When he had gotten back to St. Mary's with
Statler, one of the deputies told them that Ned Craig had phoned in
with a suspicion that a jeep had followed him out of town. When the
deputy drove out to Goetz's Summit, he had found nothing. "But
Christ," he had said, "by then the wind was blowing the snow so
much I couldn't have seen an eighteen-wheeler stuck."
Larry Moxon wasn't a drinking man, but after
what he had seen the night before and this morning, the only thing
he could think of after leaving the station at 4:30 was going into
the dark confines of Al's Bar and having a stiff one. And when
people asked him what the hell was the real story behind the rumors
they'd been hearing about what had happened out at some camp, he
told them, as bluntly and explicitly as he could.
He wanted them to be frightened, frightened
enough to stay out of the woods. The killers were bad enough, and
the snow was going to be worse. It had already started when he left
the bar at 6:00. As he walked through the flakes to his car, he
thought he left behind him a room full of scared people. At least
he hoped so.
Since he still didn't have much of an
appetite, he had nothing to eat at Al's, and the three CC's he had
imbibed in an hour and a half made him lightheaded. He thought he
could drive home safely, however, and figured that he wouldn't be
going fast enough to cause any real damage if he hit anything. Odds
were he'd just wind up stuck in a drift. He took the drive slow and
steady, angry with himself for having had too much to drink and for
driving when he knew damn well that he shouldn't.
Still, he felt much better now than he had
when he walked into Al's, almost as though he had left behind his
sickness over what had happened at Camp Kessler along with the
vivid descriptions he had given. Or maybe, he thought, it was just
the booze.
It was a good thing that he knew this road so
well. He just put himself on automatic pilot, which felt only
natural, since the whirling snow made it seem as if he were flying
rather than driving. This was a colder snow than yesterday. That
one was wet and heavy, with the temperature hovering just below
freezing. This snow, for all its delicate flakes, was a dry,
serious snow, the kind that could last for days, an arctic snow
that could turn the woods into an icebox, locking roads tight, and
burying forest lanes so that not even the deer would know where
they were.
The Blazer made it up Larry's long, drifted
driveway with no trouble, but when he rounded the corner of his
house, he felt suddenly disoriented at the sight of the jeep there.

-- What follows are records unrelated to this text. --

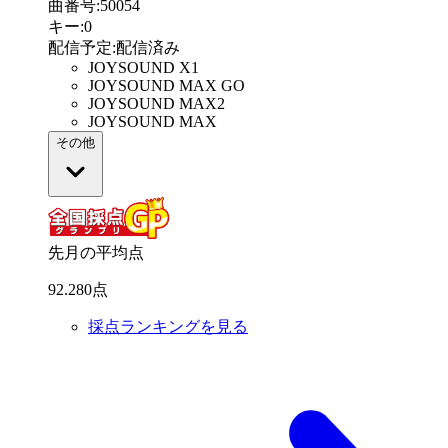
曲番号
:
50054
キー
:
0
配信予定
:
配信済み
JOYSOUND X1
JOYSOUND MAX GO
JOYSOUND MAX2
JOYSOUND MAX
その他
先月の平均点
92
.
280
点
採点ランキングを見る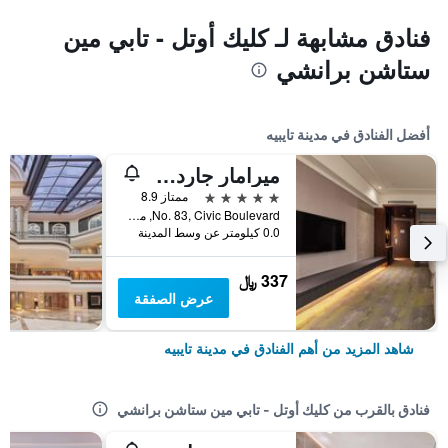
فنادق مشابهة لـ كليك أوتل - تابي مين
ستاشن برانشي
أفضل الفنادق في مدينة تايبيه
ميرامار جاردن تابييه
5 نجوم
ممتاز 8.9
No. 83, Civic Boulevard, مدينة تايبيه, تايوان
0.0 كيلومتر عن وسط المدينة
337 ﷼
عرض الصفقة
شاهد المزيد من أهم الفنادق في مدينة تايبيه
فنادق بالقرب من كليك أوتل - تابي مين ستاشن برانشي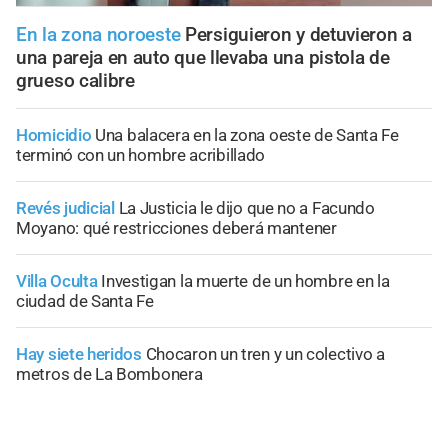
En la zona noroeste
Persiguieron y detuvieron a
una pareja en auto que llevaba una pistola de
grueso calibre
Homicidio
Una balacera en la zona oeste de Santa Fe
terminó con un hombre acribillado
Revés judicial
La Justicia le dijo que no a Facundo
Moyano: qué restricciones deberá mantener
Villa Oculta
Investigan la muerte de un hombre en la
ciudad de Santa Fe
Hay siete heridos
Chocaron un tren y un colectivo a
metros de La Bombonera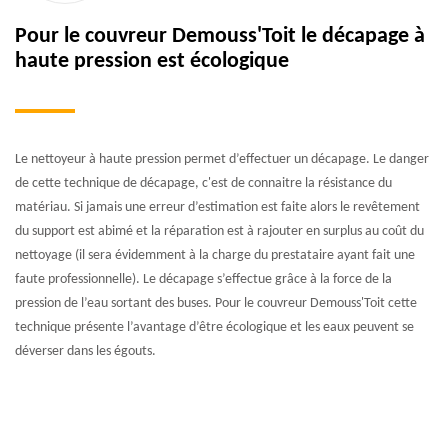
Pour le couvreur Demouss'Toit le décapage à
haute pression est écologique
Le nettoyeur à haute pression permet d’effectuer un décapage. Le danger
de cette technique de décapage, c'est de connaitre la résistance du
matériau. Si jamais une erreur d’estimation est faite alors le revêtement
du support est abimé et la réparation est à rajouter en surplus au coût du
nettoyage (il sera évidemment à la charge du prestataire ayant fait une
faute professionnelle). Le décapage s’effectue grâce à la force de la
pression de l’eau sortant des buses. Pour le couvreur Demouss'Toit cette
technique présente l’avantage d’être écologique et les eaux peuvent se
déverser dans les égouts.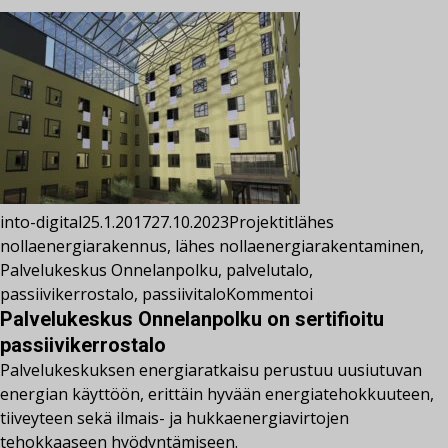
into-digital
25.1.2017
27.10.2023
Projektit
lähes
nollaenergiarakennus
,
lähes nollaenergiarakentaminen
,
Palvelukeskus Onnelanpolku
,
palvelutalo
,
passiivikerrostalo
,
passiivitalo
Kommentoi
Palvelukeskus Onnelanpolku on sertifioitu
passiivikerrostalo
Palvelukeskuksen energiaratkaisu perustuu uusiutuvan
energian käyttöön, erittäin hyvään energiatehokkuuteen,
tiiveyteen sekä ilmais- ja hukkaenergiavirtojen
tehokkaaseen hyödyntämiseen.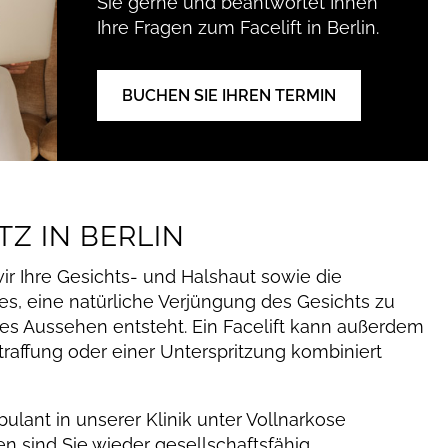
Sie gerne und beantwortet Ihnen
Ihre Fragen zum Facelift in Berlin.
BUCHEN SIE IHREN TERMIN
TZ IN BERLIN
wir Ihre Gesichts- und Halshaut sowie die
 es, eine natürliche Verjüngung des Gesichts zu
es Aussehen entsteht. Ein Facelift kann außerdem
traffung oder einer Unterspritzung kombiniert
ulant in unserer Klinik unter Vollnarkose
 sind Sie wieder gesellschaftsfähig.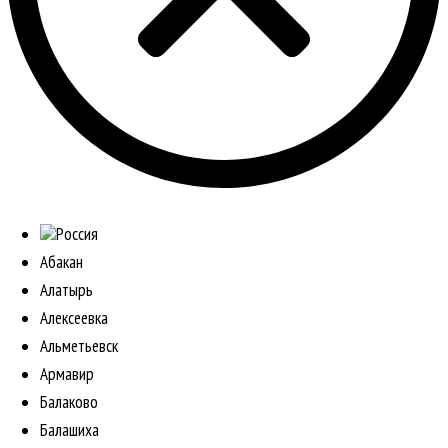
Россия
Абакан
Алатырь
Алексеевка
Альметьевск
Армавир
Балаково
Балашиха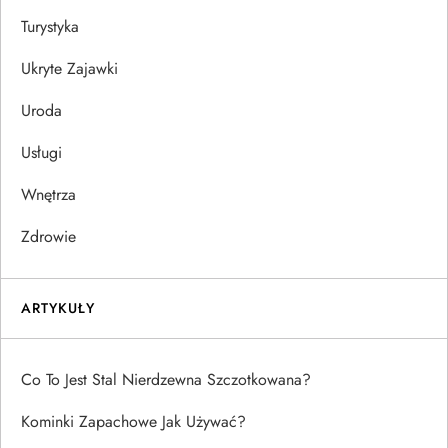
Turystyka
Ukryte Zajawki
Uroda
Usługi
Wnętrza
Zdrowie
ARTYKUŁY
Co To Jest Stal Nierdzewna Szczotkowana?
Kominki Zapachowe Jak Używać?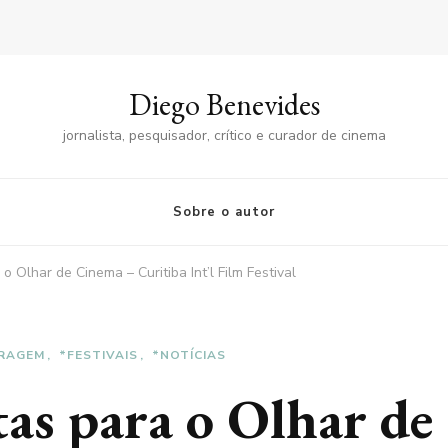
Diego Benevides
jornalista, pesquisador, crítico e curador de cinema
Sobre o autor
o Olhar de Cinema – Curitiba Int’l Film Festival
RAGEM
*FESTIVAIS
*NOTÍCIAS
rtas para o Olhar d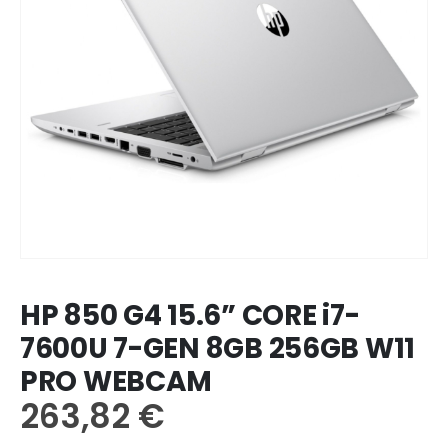
HP 850 G4 15.6” CORE i7-
7600U 7-GEN 8GB 256GB W11
PRO WEBCAM
263,82
€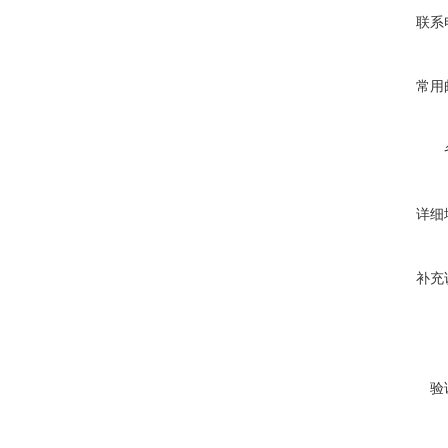
联系
常用
详细
补充
验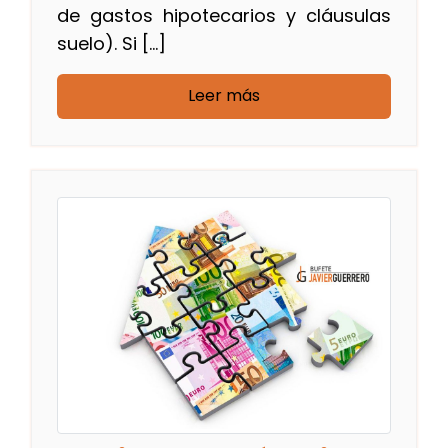
de gastos hipotecarios y cláusulas
suelo). Si […]
Leer más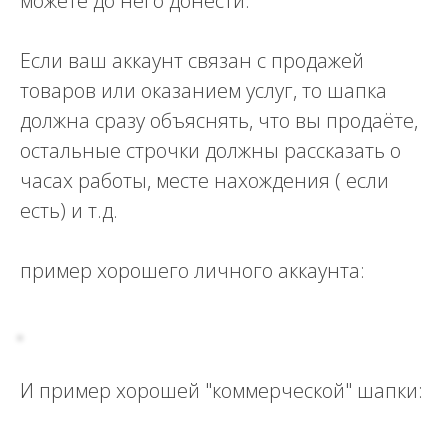
можете до него донести.
Если ваш аккаунт связан с продажей
товаров или оказанием услуг, то шапка
должна сразу объяснять, что вы продаёте,
остальные строчки должны рассказать о
часах работы, месте нахождения ( если
есть) и т.д.
пример хорошего личного аккаунта:
И пример хорошей "коммерческой" шапки: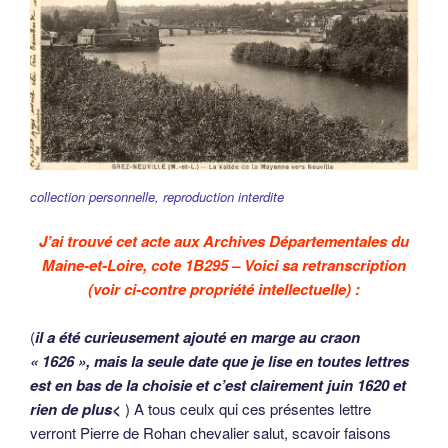
collection personnelle, reproduction interdite
J’ai trouvé cet acte aux Archives Départementales du
Maine-et-Loire, cote 1B295 – Voici sa retranscription
(voir ci-contre propriété intellectuelle) :
(
il a été curieusement ajouté en marge au craon
« 1626 », mais la seule date que je lise en toutes lettres
est en bas de la choisie et c’est clairement juin 1620 et
rien de plus<
) A tous ceulx qui ces présentes lettre
verront Pierre de Rohan chevalier salut, scavoir faisons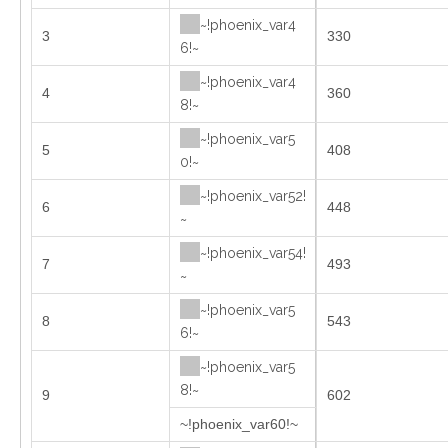
~!phoenix_var4
3
330
6!~
~!phoenix_var4
4
360
8!~
~!phoenix_var5
5
408
0!~
~!phoenix_var52!
6
448
~
~!phoenix_var54!
7
493
~
~!phoenix_var5
8
543
6!~
~!phoenix_var5
8!~
9
602
~!phoenix_var60!~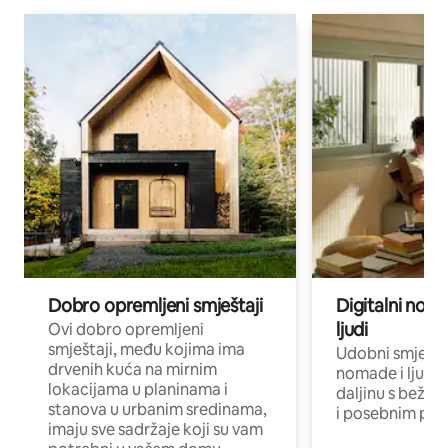
Dobro opremljeni smještaji
Digitalni noma
ljudi
Ovi dobro opremljeni
smještaji, među kojima ima
Udobni smještaj
drvenih kuća na mirnim
nomade i ljude 
lokacijama u planinama i
daljinu s bežič
stanova u urbanim sredinama,
i posebnim pro
imaju sve sadržaje koji su vam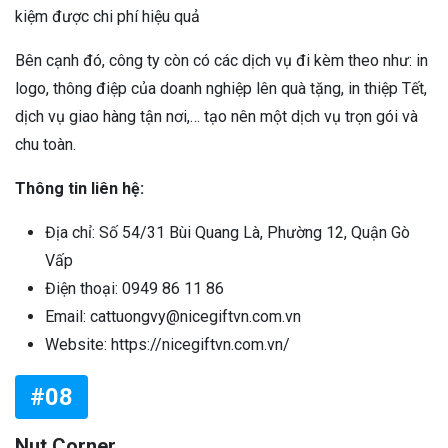
kiệm được chi phí hiệu quả
Bên cạnh đó, công ty còn có các dịch vụ đi kèm theo như: in
logo, thông điệp của doanh nghiệp lên quà tặng, in thiệp Tết,
dịch vụ giao hàng tận nơi,… tạo nên một dịch vụ trọn gói và
chu toàn.
Thông tin liên hệ:
Địa chỉ: Số 54/31 Bùi Quang Là, Phường 12, Quận Gò
Vấp
Điện thoại: 0949 86 11 86
Email: cattuongvy@nicegiftvn.com.vn
Website: https://nicegiftvn.com.vn/
#08
Nut Corner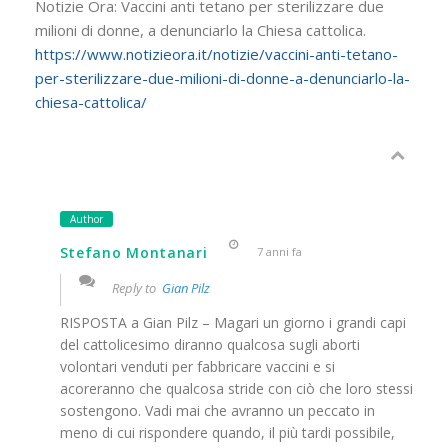
Notizie Ora: Vaccini anti tetano per sterilizzare due
milioni di donne, a denunciarlo la Chiesa cattolica.
https://www.notizieora.it/notizie/vaccini-anti-tetano-
per-sterilizzare-due-milioni-di-donne-a-denunciarlo-la-
chiesa-cattolica/
Author
Stefano Montanari
7 anni fa
Reply to
Gian Pilz
RISPOSTA a Gian Pilz – Magari un giorno i grandi capi
del cattolicesimo diranno qualcosa sugli aborti
volontari venduti per fabbricare vaccini e si
acoreranno che qualcosa stride con ciò che loro stessi
sostengono. Vadi mai che avranno un peccato in
meno di cui rispondere quando, il più tardi possibile,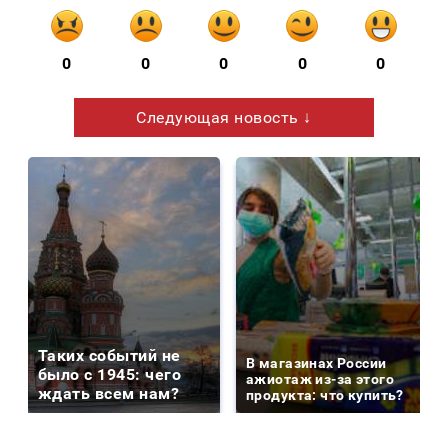
0
0
0
0
0
Следующая новость ↓
Таких событий не
В магазинах России
было с 1945: чего
ажиотаж из-за этого
ждать всем нам?
продукта: что купить?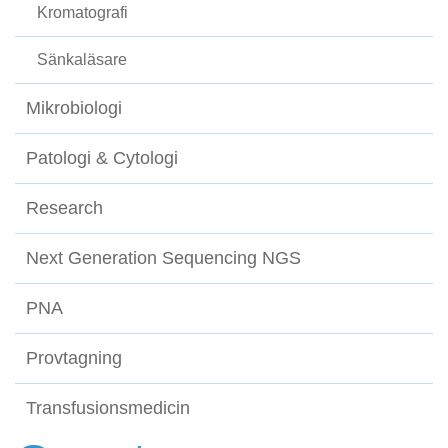
Kromatografi
Sänkaläsare
Mikrobiologi
Patologi & Cytologi
Research
Next Generation Sequencing NGS
PNA
Provtagning
Transfusionsmedicin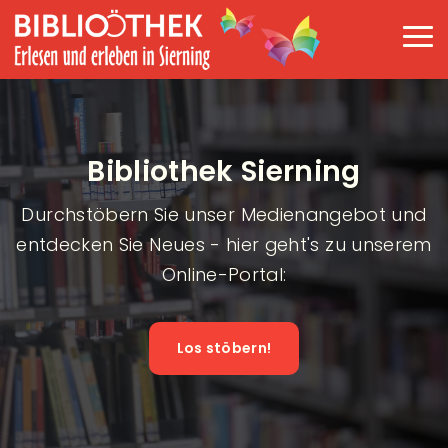
Direkt zum Inhalt
Haup
Bibliothek Sierning
Durchstöbern Sie unser Medienangebot und
entdecken Sie Neues - hier geht's zu unserem
Online-Portal:
Los stöbern!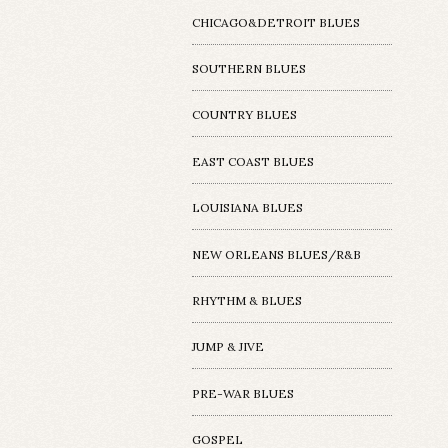
CHICAGO&DETROIT BLUES
SOUTHERN BLUES
COUNTRY BLUES
EAST COAST BLUES
LOUISIANA BLUES
NEW ORLEANS BLUES/R&B
RHYTHM & BLUES
JUMP & JIVE
PRE-WAR BLUES
GOSPEL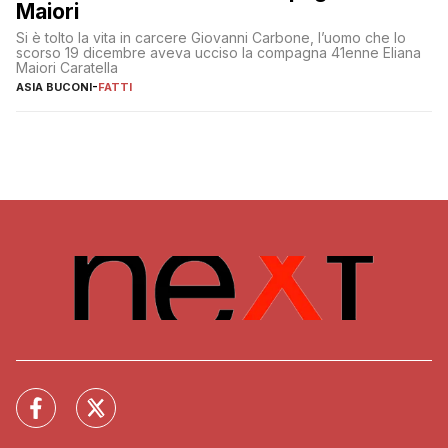
Maiori
Si è tolto la vita in carcere Giovanni Carbone, l’uomo che lo
scorso 19 dicembre aveva ucciso la compagna 41enne Eliana
Maiori Caratella
ASIA BUCONI
-
FATTI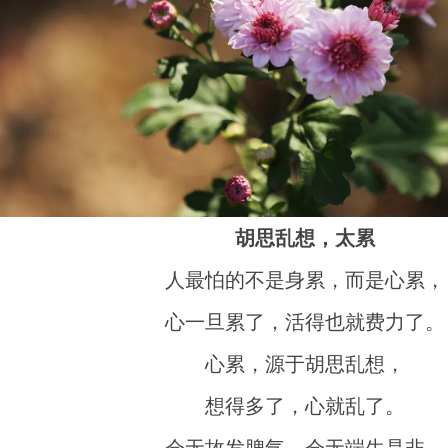
胡思乱想，太累
人最怕的不是身累，而是心累，
心一旦累了，活得也就费力了。
心累，源于胡思乱想，
想得多了，心就乱了。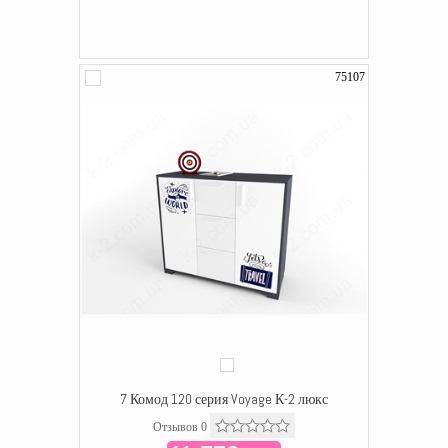
75107
7 Комод 120 серия Voyage К-2 люкс
Отзывов 0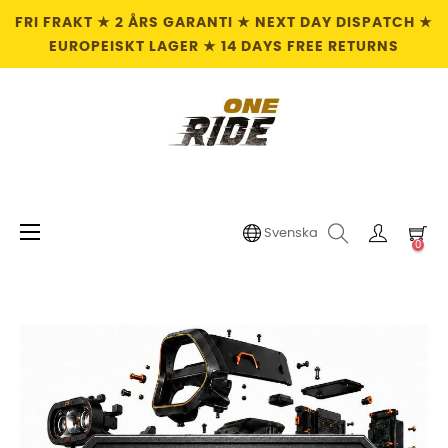
FRI FRAKT ★ 2 ÅRS GARANTI ★ NEXT DAY DISPATCH ★
EUROPEISKT LAGER ★ 14 DAYS FREE RETURNS
Växla
☰
Svenska
0
navigering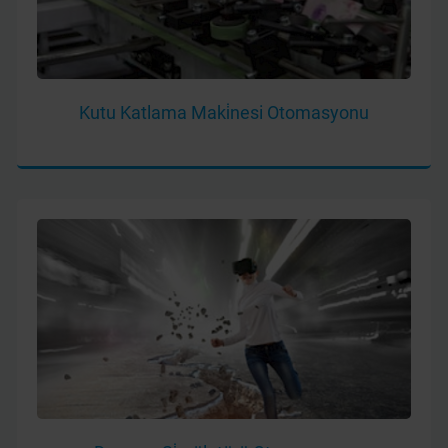
Kutu Katlama Maki̇nesi Otomasyonu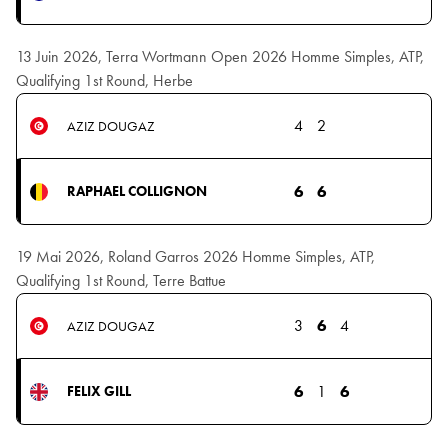
13 Juin 2026, Terra Wortmann Open 2026 Homme Simples, ATP,
Qualifying 1st Round, Herbe
4
2
AZIZ DOUGAZ
6
6
RAPHAEL COLLIGNON
19 Mai 2026, Roland Garros 2026 Homme Simples, ATP,
Qualifying 1st Round, Terre Battue
3
6
4
AZIZ DOUGAZ
6
1
6
FELIX GILL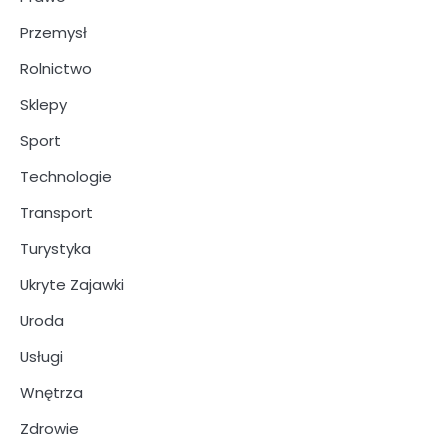
Przemysł
Rolnictwo
Sklepy
Sport
Technologie
Transport
Turystyka
Ukryte Zajawki
Uroda
Usługi
Wnętrza
Zdrowie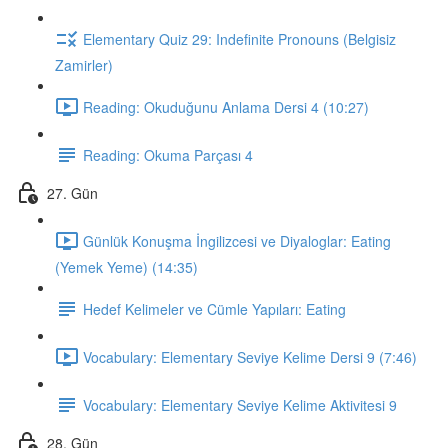
Elementary Quiz 29: Indefinite Pronouns (Belgisiz
Zamirler)
Reading: Okuduğunu Anlama Dersi 4 (10:27)
Reading: Okuma Parçası 4
27. Gün
Günlük Konuşma İngilizcesi ve Diyaloglar: Eating
(Yemek Yeme) (14:35)
Hedef Kelimeler ve Cümle Yapıları: Eating
Vocabulary: Elementary Seviye Kelime Dersi 9 (7:46)
Vocabulary: Elementary Seviye Kelime Aktivitesi 9
28. Gün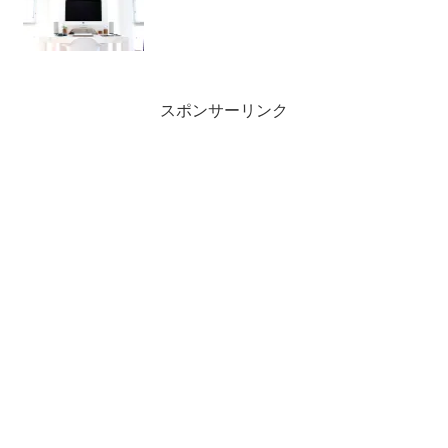
スポンサーリンク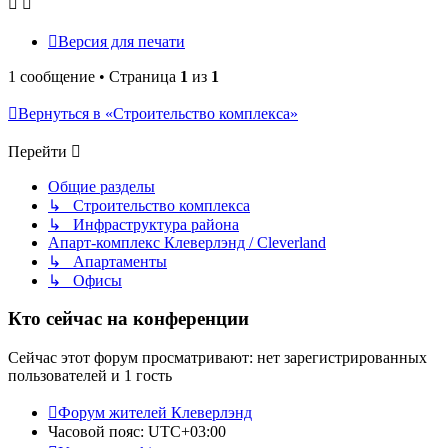
Версия для печати
1 сообщение • Страница
1
из
1
Вернуться в «Строительство комплекса»
Перейти
Общие разделы
↳ Строительство комплекса
↳ Инфраструктура района
Апарт-комплекс Клеверлэнд / Cleverland
↳ Апартаменты
↳ Офисы
Кто сейчас на конференции
Сейчас этот форум просматривают: нет зарегистрированных
пользователей и 1 гость
Форум жителей Клеверлэнд
Часовой пояс:
UTC+03:00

At first he thought it might be Ned's, but then his fuzzy mind
remembered that Ned drove a green and white game commission Blazer
just like his own. He was sober enough to know that he had not seen
any tracks on his driveway, and realized that whoever it was must
have been here for some time. He did not yet think that anything
was wrong.
That possibility came to him abruptly when
four people appeared in his headlight's glare. No sooner had he
seen them than they were gone, and he had no time to wonder where.
The door of his Blazer was yanked open, and something grabbed him
and tried to pull him out of the driver's seat. But his seat belt
was fastened, and the shoulder strap cut into his neck.